Character encoding

Character encoding
	Chapter 3. System

ASCII

Codes seven bits to the most commonly used characters and non printable characters. The non printable characters serve as functions used by the early textural user interfaces and data framing. The assignment of the number to characters has been done with the following in mind:

The lowest numbers are for the non printable characters
Number characters can be easily converted to ASCII by adding an offset of 0x30
Lower and upper case letters differ just in bit 6. Bit 6 set, means lower case.

In a ASCII text files a line breaks has to be put where a line ends. The Linux style is to put a single line feed character (LF 0x0a or in C \n) for that. But Microsoft style puts two characters for that carriage return (CR 0x0d or in C \r) and line feed (LF 0x0a). Therefore when passing a Linux style text file to the Microsoft world, the whole file appears in a single text line. On the other hand Microsoft ASCII files look correct under Linux. Linux editors can make a mess when opening a Microsoft file and end up with both styles inside. On the other hand Microsoft editors behave strange when they open a file with Linux style. They might ignore the line-brakes, or put little squares in or do it correctly.

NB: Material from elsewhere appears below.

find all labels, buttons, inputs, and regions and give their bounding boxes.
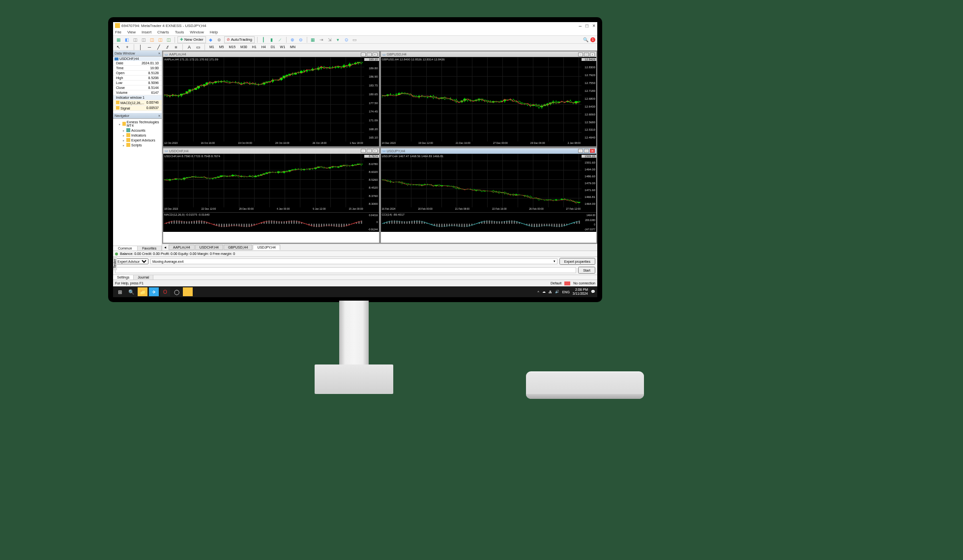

Soon people wanted to have more characters. Many localized conflicting characters tables got invented. Finally UTF8, that is upward compatible to ASCII, has been introduced and the conflicting character tables should not be used anymore.

ASCII Table

/www.ecma-international.org/publications/files/ECMA-ST/Ecma-094.pdf

Higher 3 bits	000	001	010	011
Lower 5 bits
0 0000	NUL	space	@ (commercial at)	` (grave accent)
0 0001	SOH	! (examination mark)	A	a
0 0010	STX	“ (quotation mark)	B	b
0 0011	ETX	# (number sign)	C	c
0 0100	EOT	$ (dollar sign)	D	d
0 0101	ENQ	% (percent sign)	E	e
0 0110	ACK	& (ampersand)	F	f
0 0111	BEL	' (apostrophe)	G	g
0 1000	BS	( (left parenthesis)	H	h
0 1001	HT	) (right parenthesis)	I	i
0 1010	LF	* (asterisk)	J	j
0 1011	VT	+ (plus sign)	K	k
0 1100	FF	, (comma)	L	l
0 1101	CR	- (hyphen, minus sign)	M	m
0 1110	SO	. (full stop)	N	n
0 1111	SI	/ (solidus)	O	o
1 0000	DLE	0	P	p
1 0001	DC1	1	Q	q
1 0010	DC2	2	R	r
1 0011	DC3	3	S	s
1 0100	DC4	4	T	t
1 0101	NAK	5	U	u
1 0110	SYN	6	V	v
1 0111	ETB	7	W	w
1 1000	CAN	8	X	x
1 1001	EM	9	Y	y
1 1010	SUB	: (colon)	Z	z
1 1011	ESC	; (semicolon)	[ (left square bracket)	{ (left curly bracket)
1 1100	FS	< (less-than sign)	\ (reverse solidus)	\| (vertical line)
1 1101	GS	= (equals sign)	] (right square bracket)	} (right curly bracket)
1 1110	RS	> (greater than sign)	^ (circumflex accent)	~ (tilde)
1 1111	US	? (question mark)	_ (low line)	DEL

UTF-8

Once there was 7bit ASCII and all where happy. With 7 bits, 128 characters could be printed. But there are 8 bits and people wanted more:

Add a few native language characters ö ä ü
Graphical characters to print some kind of graphics on the character terminal.
Smilies and Symbols
Japanese, Chinese, Korean....

This lead to many different 8 bit character sets, whereas all relevant sets had the 128 characters common to the original ASCII set. There was obviously a need to standardize those character sets and many standards got created. ISO-8859 has different parts and defines such sets or character formats, Microsoft uses the term codepage for it.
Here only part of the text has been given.